By Jochebed B. Gonzales
FACTORY OUTPUT expanded by its fastest pace in more than four years in January, recovering from contraction in much of last year’s second half.
Preliminary data from the Monthly Integrated Survey of Selected Industries (MISSI) of the Philippine Statistics Authority (PSA) showed that manufacturing output — as measured by the Volume of Production Index (VoPI) — rose 21.9% year on year.
The January result was higher than the 14.9% growth recorded in the same month last year and a turnaround of the 9.2% decline seen in December 2017. January’s reading was also the fastest growth since December 2013’s 22.8% increase.
According to PSA data, January’s 2018 growth was “supported by two-digit annual expansions in 13 major sectors.” These sectors, ranked according to contribution to the overall growth rate, were: petroleum products (37%), machinery except electrical (36.8%), food manufacturing (15.2%), electrical machinery (13.9%), chemical products (32.3%), basic metals (35.5%), beverages (31.8%), printing (114.5%), non-metallic mineral products (17.5%), fabricated metal products (32.2%), paper and paper products (14.7%), miscellaneous manufactures (12.3%) and leather products (39.2%).

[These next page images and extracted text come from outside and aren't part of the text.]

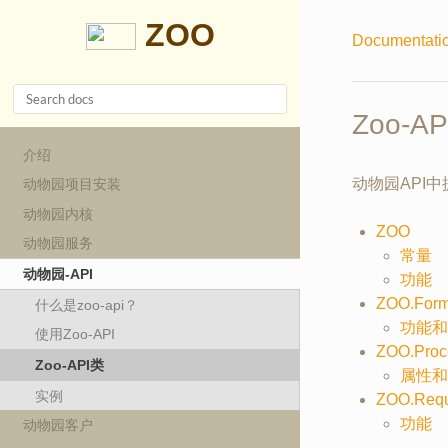
ZOO
Documentati
Zoo-A
介绍
动物园API
动物园项目安装
动物园内核
ZOO
动物园服务
常量
动物园-API
功能
ZOO.For
什么是zoo-api？
功能和
使用Zoo-API
ZOO.Proc
Zoo-API类
属性和
实例
ZOO.Requ
功能
动物园客户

Capacity utilization, which is the extent by which industry resources are used to produce goods, averaged 84.1% for January, with 11 of the 20 major industries (55%) operating at capacity utilization rates of at least 80%.
For Michael L. Ricafort, economist at the Rizal Commercial Banking Corp. (RCBC): “[t]he strong, back-to-back growth in manufacturing may reflect the record high foreign direct investments in recent months… especially the new and expansion of manufacturing facilities that already became operational.”
“The recent improvements in manufacturing growth may also reflect the recent pick-up in the country’s exports growth, amid expansion of the country’s export markets with more free trade agreements,” Mr. Ricafort added.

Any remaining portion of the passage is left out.